Once you’re up in the air, you’re coming down one way or another, but a mechanical fault is not an ideal deciding factor.

Some planes can fly for as long as five hours with only one engineCredit: EPA

However, planes are designed with such problems in mind, so passengers don’t need to worry about it as much as they probably do.

Each different plane has its own ETOPS (Extended-range Twin-engine Operations Performance Standards) rating, which determines how far it can fly with only one engine.

Pilots will be well aware of the rating, so should there be a problem, they can locate a safe place within their ETOPS limits where they can radio for an emergency landing.

Back in the early 1990s, the Boeing 777 boasted the longest ETOPS rating, with a possible one-engine flight time of 180 minutes.

However, with planes making longer distances across vast bodies of water, that limit needed to be extended.

In 2003, a Boeing 777 proved that was capable during a test flight from Seattle to Taipei.
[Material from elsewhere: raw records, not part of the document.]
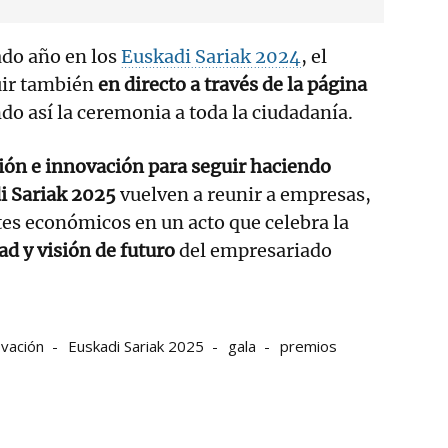
sado año en los
Euskadi Sariak 2024
, el
uir también
en directo a través de la página
ndo así la ceremonia a toda la ciudadanía.
ión e innovación para seguir haciendo
i Sariak 2025
vuelven a reunir a empresas,
tes económicos en un acto que celebra la
dad y visión de futuro
del empresariado
ovación
Euskadi Sariak 2025
gala
premios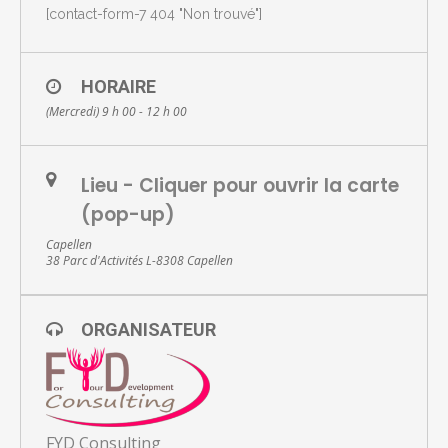
[contact-form-7 404 "Non trouvé"]
HORAIRE
(Mercredi) 9 h 00 - 12 h 00
Lieu - Cliquer pour ouvrir la carte
(pop-up)
Capellen
38 Parc d'Activités L-8308 Capellen
ORGANISATEUR
FYD Consulting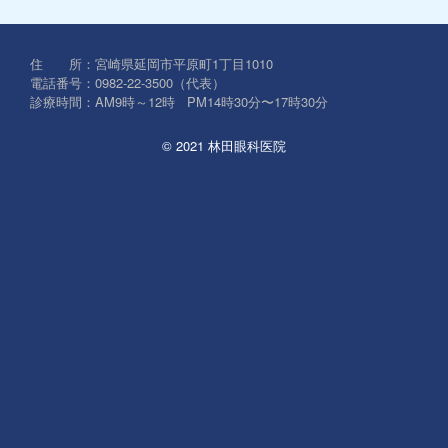
対
象:
住 所：宮崎県延岡市平原町1丁目1010
電話番号：0982-22-3500（代表）
診療時間：AM9時～12時 PM14時30分〜17時30分
© 2021 林田眼科医院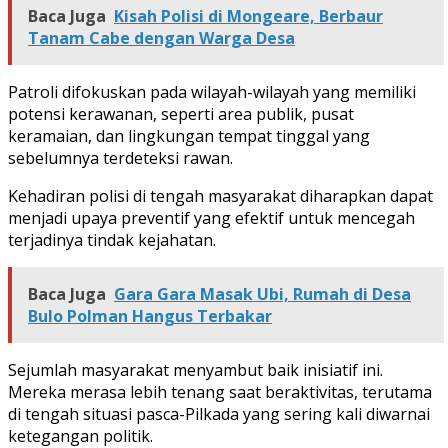
Baca Juga
Kisah Polisi di Mongeare, Berbaur
Tanam Cabe dengan Warga Desa
Patroli difokuskan pada wilayah-wilayah yang memiliki
potensi kerawanan, seperti area publik, pusat
keramaian, dan lingkungan tempat tinggal yang
sebelumnya terdeteksi rawan.
Kehadiran polisi di tengah masyarakat diharapkan dapat
menjadi upaya preventif yang efektif untuk mencegah
terjadinya tindak kejahatan.
Baca Juga
Gara Gara Masak Ubi, Rumah di Desa
Bulo Polman Hangus Terbakar
Sejumlah masyarakat menyambut baik inisiatif ini.
Mereka merasa lebih tenang saat beraktivitas, terutama
di tengah situasi pasca-Pilkada yang sering kali diwarnai
ketegangan politik.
According to Traveller, the plane flew for more than five hours with only one engine and arrived safely at its destination.

The aircraft was hoping to achieve one-engine flight times of only 220 minutes, but managed to exceed that by 80 minutes.

Since then, planes have been developed that can fly even further with only one engine, including the Airbus 350-900, which is certified to fly for up to 370 minutes using just half of its power.

In terms of distance, that allows for diversions as far away as 2,876 miles – for context, that’s further than the flight distance from London to Cairo, Egypt.

This is good news for passengers, with no planes flying any routes that would take them further than an available airport, meaning there would always be the opportunity to land safely.

However, there are even rarer circumstances when planes have double engine failure.

While it is a massive statistical improbability, it’s also not as life-threatening as it first may sound.

Planes are designed to glide rather than just fall straight out of the sky, giving pilots some time to develop a strategy.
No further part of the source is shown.